Updated: Oct 26, 2018
I love risotto! If I see it on a menu I will almost always make that my meal. I have always been afraid to try making it because I know it's very labor intensive. I overcame my fear and I'm so glad I did, because this recipe is amazing! This does take about 30-45 minutes to make because you have to slowly add in the broth and stir so much, but it is well worth the wait!
Serves 2 as a meal
4 cups of vegetable broth
1 head of broccoli
1 cup of mushrooms
1 bunch of shallots
1 cup of arborio rice
1/4 dry white wine
4 tbsp of olive oil
4 tbsp of Victoria vegan Alfredo sauce
In a medium sauce pan pour in the 4 cups of vegetable broth and warm it. You want it to be hot but not yet simmering. In a deap pan add in three tbsp of olive oil. Chop up the head of broccoli and then add them to the pan with olive oil. Add in the mushrooms and cook until tender. Put into a separate bowl and put in the microwave to stay warm.
In the same pan you used for your veggies add in chopped shallots and one tbsp of olive oil. Cook the shallots until they are a deep green and very fragrant. Then add the arborio rice to the pan with the shallots. Coat the arborio rice with the olive oil and cook for 30 seconds. Then add in 1/4 cup of dry white wine and cook for about 1 minute.

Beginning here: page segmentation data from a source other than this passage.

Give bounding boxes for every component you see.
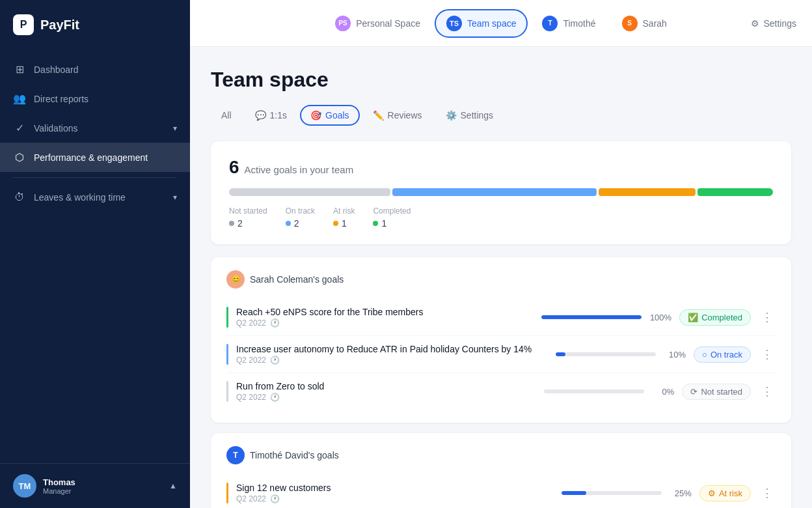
goal-meta: Q2 2022 🕐 [236,393,536,402]
tab-sarah[interactable]: S Sarah [610,9,679,38]
chevron-down-icon: ▾ [173,124,177,133]
clock-icon: 🕐 [270,318,280,328]
leaves-icon: ⏱ [13,191,26,203]
avatar: T [542,16,558,31]
sub-tab-label: Goals [325,110,349,120]
goal-meta: Q2 2022 🕐 [236,494,554,503]
goal-progress-bar [562,491,662,495]
progress-fill [541,315,642,319]
goal-title: Increase user autonomy to Reduce ATR in … [236,344,548,354]
legend-value: 1 [373,218,411,229]
tab-personal-space[interactable]: PS Personal Space [323,9,432,38]
sub-tab-goals[interactable]: 🎯 Goals [300,105,360,126]
sidebar-item-label: Validations [34,123,77,134]
sidebar-footer[interactable]: TM Thomas Manager ▲ [0,463,190,508]
avatar: 😊 [226,270,245,289]
stats-card: 6 Active goals in your team Not started … [211,141,791,244]
goal-indicator [226,344,228,365]
goal-progress-area: 25% [562,488,692,498]
tab-timothe[interactable]: T Timothé [530,9,607,38]
more-button[interactable]: ⋮ [759,345,776,364]
sidebar: P PayFit ⊞ Dashboard 👥 Direct reports ✓ … [0,0,190,508]
sub-tab-label: All [221,110,232,120]
dot-icon [286,221,291,226]
sidebar-item-leaves[interactable]: ⏱ Leaves & working time ▾ [0,183,190,212]
section-header: 😊 Sarah Coleman's goals [226,270,776,289]
tab-label: Timothé [563,18,595,29]
tab-label: Personal Space [356,18,420,29]
goal-meta: Q2 2022 🕐 [236,318,534,328]
app-name: PayFit [40,18,79,33]
sub-tab-label: Reviews [388,110,422,120]
sidebar-item-direct-reports[interactable]: 👥 Direct reports [0,84,190,113]
legend-completed: Completed 1 [373,206,411,229]
spinner-icon: ⟳ [690,387,697,397]
stats-label: Active goals in your team [245,164,354,175]
legend-label: Not started [229,206,267,216]
stats-legend: Not started 2 On track 2 At risk [229,206,773,229]
segment-at-risk [599,188,696,196]
goal-status-completed: ✅ Completed [679,309,751,326]
sub-tab-settings[interactable]: ⚙️ Settings [435,105,504,126]
clock-icon: 🕐 [270,393,280,402]
topbar: PS Personal Space TS Team space T Timoth… [190,0,812,47]
goal-indicator [226,307,228,328]
legend-not-started: Not started 2 [229,206,267,229]
direct-reports-icon: 👥 [13,92,26,105]
goal-percent: 100% [648,313,671,322]
footer-user-info: Thomas Manager [43,477,163,495]
goal-percent: 25% [668,488,692,498]
segment-completed [697,188,773,196]
more-button[interactable]: ⋮ [759,483,776,503]
sub-tab-reviews[interactable]: ✏️ Reviews [362,105,433,126]
stats-header: 6 Active goals in your team [229,157,773,178]
period-label: Q2 2022 [236,393,266,402]
more-button[interactable]: ⋮ [759,382,776,401]
goal-progress-area: 0% [544,387,674,397]
goal-info: Increase user autonomy to Reduce ATR in … [236,344,548,365]
sub-tab-label: Settings [461,110,494,120]
legend-value: 1 [333,218,355,229]
sub-tab-ones[interactable]: 💬 1:1s [245,105,297,126]
goal-meta: Q2 2022 🕐 [236,356,548,365]
dot-icon [229,221,234,226]
settings-button[interactable]: ⚙ Settings [751,18,796,29]
period-label: Q2 2022 [236,494,266,503]
dot-icon [333,221,338,226]
sub-tab-all[interactable]: All [211,105,242,126]
footer-user-role: Manager [43,487,163,495]
circle-icon: ○ [702,350,707,360]
goal-row: Run from Zero to sold Q2 2022 🕐 0% ⟳ Not… [226,373,776,410]
avatar: TS [446,16,462,31]
status-label: Not started [701,387,742,397]
goal-row: Reach +50 eNPS score for the Tribe membe… [226,299,776,336]
goal-title: Reach +50 eNPS score for the Tribe membe… [236,307,534,317]
goal-progress-area: 100% [541,313,671,322]
goal-info: Reach +50 eNPS score for the Tribe membe… [236,307,534,328]
goal-progress-area: 10% [556,350,686,360]
main-content: PS Personal Space TS Team space T Timoth… [190,0,812,508]
sub-tabs: All 💬 1:1s 🎯 Goals ✏️ Reviews ⚙️ Setting… [211,105,791,126]
section-person-name: Timothé David's goals [250,450,339,460]
tab-label: Sarah [643,18,667,29]
sidebar-item-performance[interactable]: ⬡ Performance & engagement [0,143,190,172]
goal-status-on-track: ○ On track [694,346,751,363]
avatar: TM [13,474,36,498]
tab-team-space[interactable]: TS Team space [435,9,528,38]
status-label: At risk [719,488,742,498]
sidebar-item-dashboard[interactable]: ⊞ Dashboard [0,55,190,84]
avatar: PS [335,16,351,31]
goal-indicator [226,483,228,503]
more-button[interactable]: ⋮ [759,307,776,327]
goal-percent: 0% [651,387,674,397]
goal-progress-bar [556,352,656,356]
goal-status-not-started: ⟳ Not started [682,384,751,400]
app-logo[interactable]: P PayFit [0,0,190,49]
clock-icon: 🕐 [270,494,280,503]
sidebar-item-validations[interactable]: ✓ Validations ▾ [0,113,190,143]
legend-on-track: On track 2 [286,206,315,229]
progress-bar [229,188,773,196]
chat-icon: 💬 [255,110,266,120]
settings-label: Settings [763,18,796,29]
goal-title: Run from Zero to sold [236,381,536,391]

Turn the heat down to where the liquid will only simmer and add in 1/2 cup of broth. Stir the rice until all of the liquid is absorbed and then add another 1/2 cup of broth. Do not stop stirring! Make sure all of the broth is absorbed before adding more so the rice doesn't become sticky. Do this until all of the broth is gone.
Once all of the broth is absorbed add in 1 tbsp of the vegan alfredo sauce at a time. Turn the heat off and slowly stir the sauce in but do not wait for it to be absorbed. Take your broccoli and mushroom mix out of the microwave and add it to the pan. Slowly stir in the vegetables until they are coated with the sauce.
You can add in salt and pepper if you like (I do).